• What you need to do: Output the listing below verbatim, without images.
[Provided data — start]
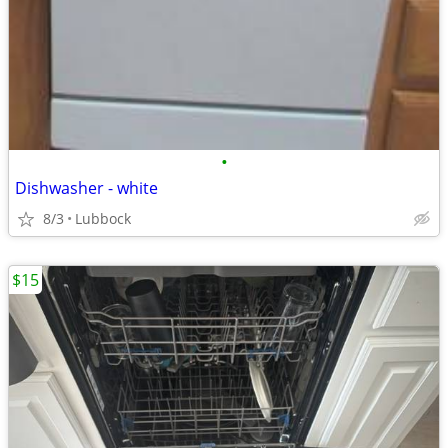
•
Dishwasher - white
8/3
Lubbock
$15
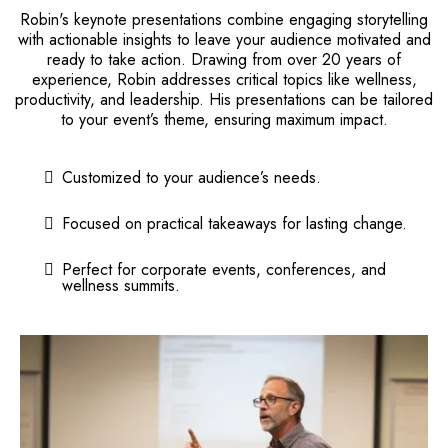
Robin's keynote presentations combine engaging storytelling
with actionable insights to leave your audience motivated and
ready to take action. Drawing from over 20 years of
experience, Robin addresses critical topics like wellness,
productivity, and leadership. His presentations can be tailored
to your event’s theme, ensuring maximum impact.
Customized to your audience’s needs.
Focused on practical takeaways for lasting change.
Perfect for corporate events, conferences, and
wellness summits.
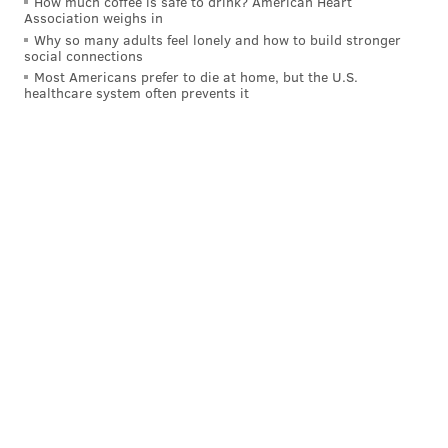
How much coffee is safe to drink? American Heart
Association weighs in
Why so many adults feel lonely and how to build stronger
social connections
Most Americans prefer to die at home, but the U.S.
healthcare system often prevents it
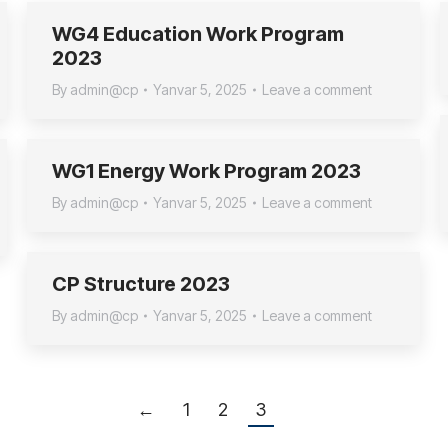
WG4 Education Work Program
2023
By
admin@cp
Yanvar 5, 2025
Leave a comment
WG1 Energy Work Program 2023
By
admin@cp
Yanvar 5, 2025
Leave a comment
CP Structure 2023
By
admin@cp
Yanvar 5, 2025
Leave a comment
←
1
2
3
[Provided data — finish]
• Your solution:
•
Dishwasher - white
8/3
Lubbock
$15
Robin's keynote presentations combine engaging storytelling
with actionable insights to leave your audience motivated and
ready to take action. Drawing from over 20 years of
experience, Robin addresses critical topics like wellness,
productivity, and leadership. His presentations can be tailored
to your event’s theme, ensuring maximum impact.
Customized to your audience’s needs.
Focused on practical takeaways for lasting change.
Perfect for corporate events, conferences, and
wellness summits.
How much coffee is safe to drink? American Heart
Association weighs in
Why so many adults feel lonely and how to build stronger
social connections
Most Americans prefer to die at home, but the U.S.
healthcare system often prevents it
WG4 Education Work Program
2023
By
admin@cp
Yanvar 5, 2025
Leave a comment
WG1 Energy Work Program 2023
By
admin@cp
Yanvar 5, 2025
Leave a comment
CP Structure 2023
By
admin@cp
Yanvar 5, 2025
Leave a comment
←
1
2
3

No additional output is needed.